Boarded and seated on our flight to London from Chicago, we began to imagine what adventures this summer would have for us. Unfortunately, these reveries were cut short by a flight attendant’s announcement that the aircraft had maintenance issues and we’d be rescheduled to a different flight. *sigh* another two hours not on our way to London, more importantly, we’d miss our connection to Accra, Ghana, but most importantly meal vouchers. A quick stop in the McDonald’s line filled our sadness with a double cheese burger that was destined to be dipped in a McFleury after a round of rock, paper, scissors.
While in line, we met Frederico who was headed back to Rome. Frederico was funny and responsible for the cheeseburger Mark dipped in the McFleury, but most importantly, introduced us to the ostrich pillow.
We eventually make it to London and find out that instead of our bonus night in London with a flight the next day (as promised), we get to wait 4 hours for a flight to Casablanca and a connection to Accra 3 hours after that (but also more free meal vouchers). Dreadful yes, but less dreadful since it was World Whiskey Day and all of the duty-free stores were passing out free samples. It is owing to the quest for as many free samples as possible and a ridiculously late gate closing warning that we found ourselves sprinting the entire length of Terminal 4 to catch our connection. We made it, Tom won the race, but Mark made it shortly after and we were both off on the next leg of our journey, Casablanca.
The altogether lack of Humphrey Bogarts made our stay in the Casablanca Airport uneventful. We continued our tour of duty-free stores but were disappointed to find that the Moroccans weren’t as on board with the whole free whiskey thing.
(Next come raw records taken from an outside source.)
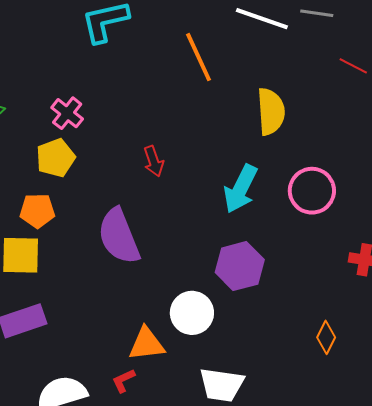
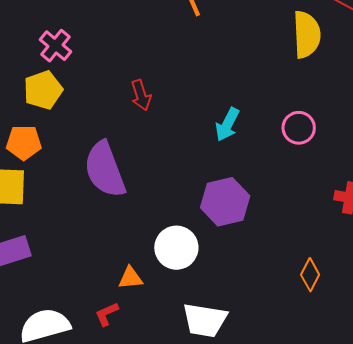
yellow semicircle: (271, 112) -> (307, 34), moved
cyan arrow: (241, 189) -> (227, 125), size x0.7
pink circle: (312, 191) -> (299, 128), size x0.7
orange triangle: (147, 344) -> (130, 278), size x0.7

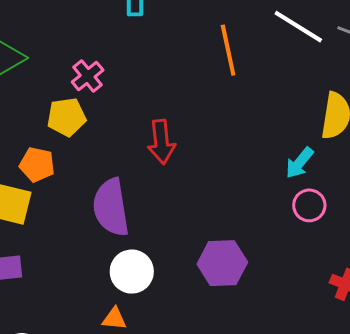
red arrow: (141, 95) -> (161, 142), size x1.4
cyan arrow: (227, 125) -> (299, 163), moved
white circle: (176, 248) -> (132, 272), moved

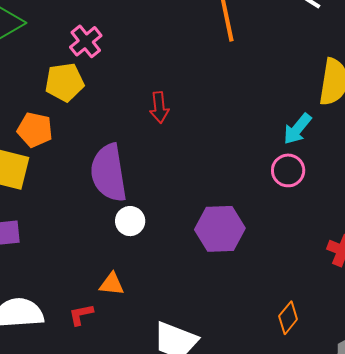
red arrow: (161, 142) -> (159, 107), size x0.7
pink circle: (309, 205) -> (288, 170), moved
white circle: (132, 272) -> (130, 221), moved, size x0.7

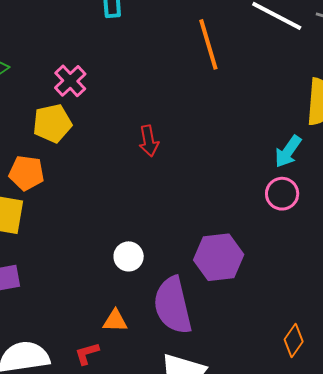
purple semicircle: (109, 173) -> (173, 305), moved

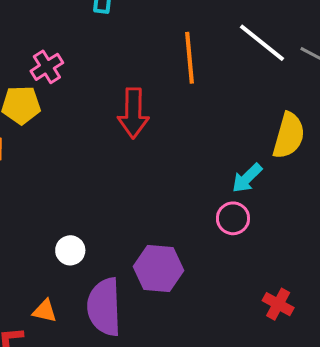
red arrow: (149, 141) -> (133, 113), moved, size x1.6

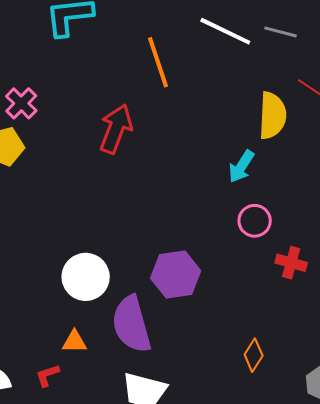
red arrow: (133, 113) -> (116, 129), turned -147
pink circle: (233, 218) -> (255, 221), moved
white circle: (70, 250) -> (86, 277), size x1.6
red cross: (278, 304) -> (291, 263), moved

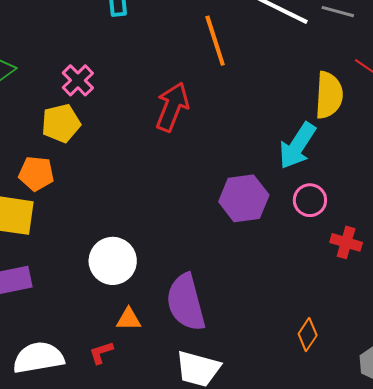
cyan arrow: (241, 166) -> (297, 146), size x1.4
purple hexagon: (176, 275) -> (244, 198), moved
white circle: (86, 277) -> (113, 261), moved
We passed the time watching old Saturday Night Live videos and Chris Farley’s success on the Japanese game show without knowing Japanese, gave us some hope for our lot as our English failed to substitute for French or Arabic. As the boarding time for our last flight drew nearer, we were filled with fear as our emails to our host were going unanswered. As the line started moving forward, we checked our inbox one last time without avail, turned off wi-fi, and boarded the plane. There would be wi-fi in Accra, right?
Not right. We were screwed. The last we’d heard from our host was that our driver was picking us up at 7:30 pm on Saturday, the original time, and it was now 4 am Sunday morning. Tired and out of options, we exchanged what cash we brought for Ghanaian cedis and tried to find a cab to Ashesi. Did he know where Ashesi was? Of course he did! Perfect, we thought as we hopped into the cab. Turns out he most certainly didn’t know where it was. He took us first to Lancaster University trying to convince us they were the same. Nope. However, without our precious wi-fi, we couldn’t verify a new address. At this point, we’re exhausted. Trying to figure out how to get to a place you’ve never been, in a country you’ve never been in, without any of your usual tools is a lot for 24+ hours of no sleep.
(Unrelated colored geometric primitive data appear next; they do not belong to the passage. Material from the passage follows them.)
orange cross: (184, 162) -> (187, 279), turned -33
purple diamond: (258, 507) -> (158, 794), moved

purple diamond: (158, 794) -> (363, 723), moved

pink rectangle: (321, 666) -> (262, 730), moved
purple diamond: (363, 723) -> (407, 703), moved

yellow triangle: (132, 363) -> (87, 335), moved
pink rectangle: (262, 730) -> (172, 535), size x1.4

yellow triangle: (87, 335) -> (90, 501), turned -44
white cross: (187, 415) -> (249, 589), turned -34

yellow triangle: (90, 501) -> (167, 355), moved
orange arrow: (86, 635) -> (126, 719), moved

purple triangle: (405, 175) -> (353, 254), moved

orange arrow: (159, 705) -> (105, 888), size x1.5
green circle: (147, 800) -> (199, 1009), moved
Giving up on the night, we decided to book a hotel to get access to wi-fi at 5 am and maybe grab a couple hours rest before we headed out to Ashesi in the morning/afternoon/evening/next week depending on how long we slept. We check in, check our emails, and sure enough, our inboxes had been blowing up in the 4 hours we’d been offline. We (sort of) get everything cleared up. Peter (Ashesi’s driver) was going to pick us up at the hotel and we’d all head up to Ashesi, happily ever after. Finally, with the confidence that we’d be at our destination in the morning, we set and alarm and laid down to rest. Knock knock. Turns out Peter was going to pick us up right then and there. Forlorn to be missing out on the sleep we were anticipating, but happy to be in the rights hands, we packed up our things and left the hotel. One night of hotel paid for, one hour of hotel used.
We left the hotel with Peter on our journey north to Ashesi. While we were still exhausted, we both looked out the window attentively at our first views of Accra. We passed by many markets and slums on our way, but we noted the happiness and laid back attitude of many Ghanaians on our way. Finally, after a lot of bumps in the road (literally and metaphorically), we climbed the final hill to Ashesi at 7 am. We had made it, safe(ish) and sound(ish) to our home for the next 10 weeks.